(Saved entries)
*** Block opens ***
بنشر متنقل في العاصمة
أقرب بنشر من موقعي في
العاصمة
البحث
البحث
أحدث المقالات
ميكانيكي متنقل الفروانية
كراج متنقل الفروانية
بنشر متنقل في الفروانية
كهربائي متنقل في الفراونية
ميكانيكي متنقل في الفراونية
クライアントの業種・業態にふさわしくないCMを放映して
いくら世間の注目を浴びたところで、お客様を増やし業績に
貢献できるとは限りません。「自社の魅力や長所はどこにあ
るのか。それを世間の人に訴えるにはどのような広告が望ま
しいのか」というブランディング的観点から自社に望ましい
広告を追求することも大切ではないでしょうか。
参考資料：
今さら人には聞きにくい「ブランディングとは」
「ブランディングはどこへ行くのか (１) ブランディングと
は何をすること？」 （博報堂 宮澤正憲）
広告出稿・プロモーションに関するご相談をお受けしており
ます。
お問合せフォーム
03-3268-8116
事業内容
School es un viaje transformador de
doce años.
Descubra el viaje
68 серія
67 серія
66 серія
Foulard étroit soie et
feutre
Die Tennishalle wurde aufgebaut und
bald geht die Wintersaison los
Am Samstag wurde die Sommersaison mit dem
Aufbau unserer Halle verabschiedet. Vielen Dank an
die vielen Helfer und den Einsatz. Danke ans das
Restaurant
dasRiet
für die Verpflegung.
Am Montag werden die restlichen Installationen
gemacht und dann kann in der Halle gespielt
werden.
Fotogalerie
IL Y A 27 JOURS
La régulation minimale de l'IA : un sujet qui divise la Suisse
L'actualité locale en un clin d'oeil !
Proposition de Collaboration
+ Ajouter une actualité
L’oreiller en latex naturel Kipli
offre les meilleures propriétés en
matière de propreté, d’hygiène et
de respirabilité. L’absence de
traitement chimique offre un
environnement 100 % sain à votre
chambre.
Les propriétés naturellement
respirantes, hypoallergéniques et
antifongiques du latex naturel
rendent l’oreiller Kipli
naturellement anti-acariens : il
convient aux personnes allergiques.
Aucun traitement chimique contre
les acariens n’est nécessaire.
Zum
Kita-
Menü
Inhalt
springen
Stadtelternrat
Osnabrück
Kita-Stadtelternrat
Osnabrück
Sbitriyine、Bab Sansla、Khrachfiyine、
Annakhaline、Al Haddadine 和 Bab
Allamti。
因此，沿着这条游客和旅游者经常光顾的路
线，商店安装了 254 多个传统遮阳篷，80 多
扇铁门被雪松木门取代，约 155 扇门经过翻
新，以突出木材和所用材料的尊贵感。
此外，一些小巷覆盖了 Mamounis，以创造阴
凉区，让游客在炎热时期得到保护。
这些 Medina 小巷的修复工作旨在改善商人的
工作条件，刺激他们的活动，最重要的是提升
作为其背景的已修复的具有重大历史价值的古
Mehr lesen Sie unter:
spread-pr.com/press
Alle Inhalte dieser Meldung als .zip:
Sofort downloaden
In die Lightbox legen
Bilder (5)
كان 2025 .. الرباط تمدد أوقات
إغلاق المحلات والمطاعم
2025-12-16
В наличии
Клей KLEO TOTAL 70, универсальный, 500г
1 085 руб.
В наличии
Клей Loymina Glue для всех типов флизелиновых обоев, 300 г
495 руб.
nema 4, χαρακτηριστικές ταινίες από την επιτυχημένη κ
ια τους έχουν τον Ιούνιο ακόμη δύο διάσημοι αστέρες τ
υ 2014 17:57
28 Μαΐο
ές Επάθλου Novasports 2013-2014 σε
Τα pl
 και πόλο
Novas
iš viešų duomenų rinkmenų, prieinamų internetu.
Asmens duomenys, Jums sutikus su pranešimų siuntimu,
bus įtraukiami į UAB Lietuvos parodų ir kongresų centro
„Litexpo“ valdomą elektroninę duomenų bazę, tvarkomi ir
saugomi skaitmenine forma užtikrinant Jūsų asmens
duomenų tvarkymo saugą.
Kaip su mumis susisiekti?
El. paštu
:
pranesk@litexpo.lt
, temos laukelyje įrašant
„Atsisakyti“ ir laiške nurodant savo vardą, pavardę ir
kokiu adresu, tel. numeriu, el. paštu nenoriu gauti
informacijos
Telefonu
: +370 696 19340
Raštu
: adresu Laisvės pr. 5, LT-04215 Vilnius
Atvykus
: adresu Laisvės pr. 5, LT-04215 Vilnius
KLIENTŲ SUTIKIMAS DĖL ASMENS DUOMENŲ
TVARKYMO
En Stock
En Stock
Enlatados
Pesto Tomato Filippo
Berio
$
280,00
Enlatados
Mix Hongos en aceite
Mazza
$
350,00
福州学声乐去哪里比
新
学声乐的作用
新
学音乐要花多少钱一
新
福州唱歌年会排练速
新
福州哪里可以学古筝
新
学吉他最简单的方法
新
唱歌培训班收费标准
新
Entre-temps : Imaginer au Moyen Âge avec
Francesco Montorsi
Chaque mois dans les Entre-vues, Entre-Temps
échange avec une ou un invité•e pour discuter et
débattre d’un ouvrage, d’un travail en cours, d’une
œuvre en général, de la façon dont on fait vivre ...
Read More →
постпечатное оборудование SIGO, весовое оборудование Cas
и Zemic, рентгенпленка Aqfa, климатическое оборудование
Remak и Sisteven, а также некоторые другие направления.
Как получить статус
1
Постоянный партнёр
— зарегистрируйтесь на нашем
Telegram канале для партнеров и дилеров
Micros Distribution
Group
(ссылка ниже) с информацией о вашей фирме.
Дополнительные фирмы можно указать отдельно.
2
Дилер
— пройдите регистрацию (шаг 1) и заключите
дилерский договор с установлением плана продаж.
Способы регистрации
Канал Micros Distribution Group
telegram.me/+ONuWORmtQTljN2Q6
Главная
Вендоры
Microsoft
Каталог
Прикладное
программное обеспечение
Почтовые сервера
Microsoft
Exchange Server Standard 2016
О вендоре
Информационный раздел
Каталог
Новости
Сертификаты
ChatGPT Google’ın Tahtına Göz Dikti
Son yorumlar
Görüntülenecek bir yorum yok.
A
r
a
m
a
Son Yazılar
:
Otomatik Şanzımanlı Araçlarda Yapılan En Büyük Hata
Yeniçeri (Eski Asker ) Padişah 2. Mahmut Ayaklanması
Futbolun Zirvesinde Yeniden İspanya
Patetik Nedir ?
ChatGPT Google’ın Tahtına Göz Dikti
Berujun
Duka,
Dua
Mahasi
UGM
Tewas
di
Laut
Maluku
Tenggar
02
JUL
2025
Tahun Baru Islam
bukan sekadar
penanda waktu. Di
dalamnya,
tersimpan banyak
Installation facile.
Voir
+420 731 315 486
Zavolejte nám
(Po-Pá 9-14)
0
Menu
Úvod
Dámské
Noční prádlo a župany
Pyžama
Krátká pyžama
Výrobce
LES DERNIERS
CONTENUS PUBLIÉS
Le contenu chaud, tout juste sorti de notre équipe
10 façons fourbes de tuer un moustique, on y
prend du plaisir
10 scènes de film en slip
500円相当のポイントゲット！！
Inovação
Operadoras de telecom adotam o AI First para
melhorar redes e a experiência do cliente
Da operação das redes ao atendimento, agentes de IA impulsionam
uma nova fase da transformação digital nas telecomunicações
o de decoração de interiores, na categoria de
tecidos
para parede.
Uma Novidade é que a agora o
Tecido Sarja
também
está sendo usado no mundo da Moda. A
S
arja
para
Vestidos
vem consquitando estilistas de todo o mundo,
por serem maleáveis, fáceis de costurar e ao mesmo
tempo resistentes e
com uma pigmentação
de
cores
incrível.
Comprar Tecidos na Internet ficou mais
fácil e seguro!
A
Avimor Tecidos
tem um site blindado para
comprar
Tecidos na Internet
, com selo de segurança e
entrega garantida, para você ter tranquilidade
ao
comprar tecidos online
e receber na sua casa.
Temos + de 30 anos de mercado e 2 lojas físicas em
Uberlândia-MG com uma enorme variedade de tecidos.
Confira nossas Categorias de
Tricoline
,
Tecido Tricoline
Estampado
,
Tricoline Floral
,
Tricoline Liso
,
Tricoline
*** Block closes ***
- _What the exercise asks_: Word for word, restate the lines above from the line containing "les acariens n’est nécessaire." through the line containing "新，以突出木材和所用材料的尊贵感。", with both included and nothing else.

- _Written response_:
les acariens n’est nécessaire.
Zum
Kita-
Menü
Inhalt
springen
Stadtelternrat
Osnabrück
Kita-Stadtelternrat
Osnabrück
Sbitriyine、Bab Sansla、Khrachfiyine、
Annakhaline、Al Haddadine 和 Bab
Allamti。
因此，沿着这条游客和旅游者经常光顾的路
线，商店安装了 254 多个传统遮阳篷，80 多
扇铁门被雪松木门取代，约 155 扇门经过翻
新，以突出木材和所用材料的尊贵感。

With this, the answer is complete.